Second, the aggregate effects of restrictions on the economy are either null or negative. This is confirmed by Tabellini (2020), who shows that areas less impacted by the quotas saw better economic outcomes, as measured by incomes and value added in manufacturing. In a recent working paper, Moser and San document the negative impact of the quotas on US science and invention.  Clemens, Lewis and Postel (2018) examine a different type of immigration restriction, enacted in the 1960s: the end of the Bracero program that brought Mexican agricultural laborers to the US for seasonal work. Like Abramitzky et al., they too find that the program led American farmers to mechanize their production methods, and had no effect on the wages or employment of domestic agricultural workers.

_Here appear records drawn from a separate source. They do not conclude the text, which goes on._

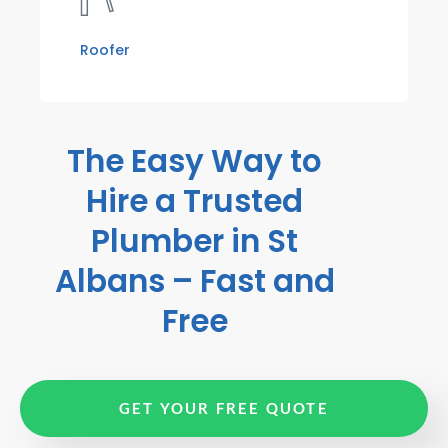
Roofer
The Easy Way to
Hire a Trusted
Plumber in St
Albans – Fast and
Free
GET YOUR FREE QUOTE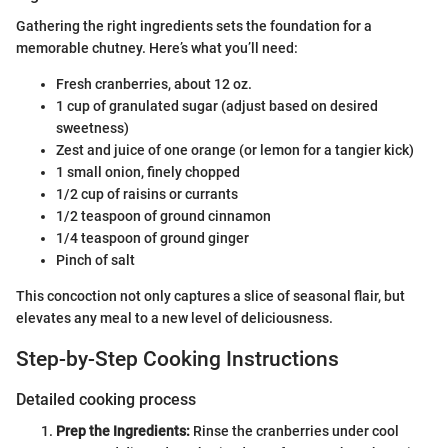
Gathering the right ingredients sets the foundation for a
memorable chutney. Here’s what you’ll need:
Fresh cranberries, about 12 oz.
1 cup of granulated sugar (adjust based on desired
sweetness)
Zest and juice of one orange (or lemon for a tangier kick)
1 small onion, finely chopped
1/2 cup of raisins or currants
1/2 teaspoon of ground cinnamon
1/4 teaspoon of ground ginger
Pinch of salt
This concoction not only captures a slice of seasonal flair, but
elevates any meal to a new level of deliciousness.
Step-by-Step Cooking Instructions
Detailed cooking process
Prep the Ingredients:
Rinse the cranberries under cool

Based on history then, curtailing immigration does not seem like a great idea, at least in terms of its aggregate implications. Historical work provides one additional reason to rethink immigration restrictions: the effects of immigration in the long-run appear to be overwhelmingly positive. Sequeira, Nunn and Qian (2020) quantify the exposure of US counties to immigration between 1850 and 1920. Counties that were connected to the expanding railroad system in decades that saw higher outflows of immigrants from Europe were more likely to receive a larger number of immigrants. Those counties experienced greater industrialization and higher productivity that affected their growth trajectory for up to 100 years. In 2000 the population of those counties was richer, more urban, and more educated. This did not come at the expense of lower social capital, or higher crime rates, negative outcomes often associated with ethnic diversity.

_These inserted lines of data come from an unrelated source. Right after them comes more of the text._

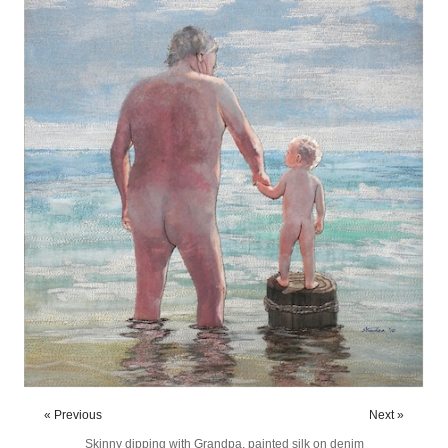
« Previous
Next »
Skinny dipping with Grandpa, painted silk on denim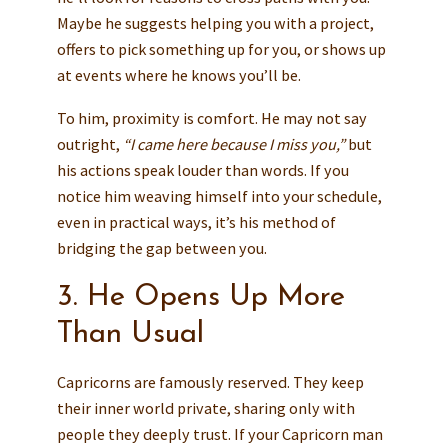
Maybe he suggests helping you with a project,
offers to pick something up for you, or shows up
at events where he knows you’ll be.
To him, proximity is comfort. He may not say
outright,
“I came here because I miss you,”
but
his actions speak louder than words. If you
notice him weaving himself into your schedule,
even in practical ways, it’s his method of
bridging the gap between you.
3. He Opens Up More
Than Usual
Capricorns are famously reserved. They keep
their inner world private, sharing only with
people they deeply trust. If your Capricorn man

Despite the predominantly positive effects of immigration, backlash against it has been as intense in the historical past as it is today. One might think that was primarily motivated by the short-run negative economic effects of immigration on segments of the native population, and there is clearly some truth to that (see, for instance, this recent working paper by Alsan, Eriksson and Niemesh on the success of the Know-Nothing party). Yet historically, like today, cultural and social considerations were equally, if not more important. Tabellini (2020) shows that, while Catholic and Protestant immigrants had very similar – and largely positive – effects on the economy of US cities, only the former provoked intense political reactions. Catholic and Jewish immigration led to curtailing of redistributive policies, election of more conservative legislators, and more support for immigration restriction. This finding is not context-specific – much work in political science today confirms that, when it comes to attitudes towards immigrants, cultural factors trump economic ones. Native populations are averse to newcomers, especially when those are culturally and religiously different.

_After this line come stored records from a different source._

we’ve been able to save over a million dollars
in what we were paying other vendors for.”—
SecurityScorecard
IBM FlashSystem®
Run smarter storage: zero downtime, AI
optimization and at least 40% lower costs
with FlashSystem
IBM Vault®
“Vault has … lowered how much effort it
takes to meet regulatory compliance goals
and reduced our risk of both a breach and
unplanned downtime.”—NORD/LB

So, what lessons can we draw for today’s public policy debates? Clearly, the answer is complicated by the fact that policy agendas on immigration are mainly dictated by the power of different groups and politicians’ incentives for re-election. But all the aforementioned studies provide a hypothetical social planner with crucial information for policy design.

One insight that emerges is that policies targeted at mitigating negative reactions to social and cultural diversity can be fruitful. Research suggests that sustained interactions between different groups in positive contexts can lower hostility, which points to the importance of housing policies and residential integration. Perhaps the clearest lesson is that immigration, like trade, grows the aggregate pie. Public policy debate may need to move away from immigration restriction to protect group-specific interests to assessing redistributive strategies that ensure everyone participates in the aggregate gains.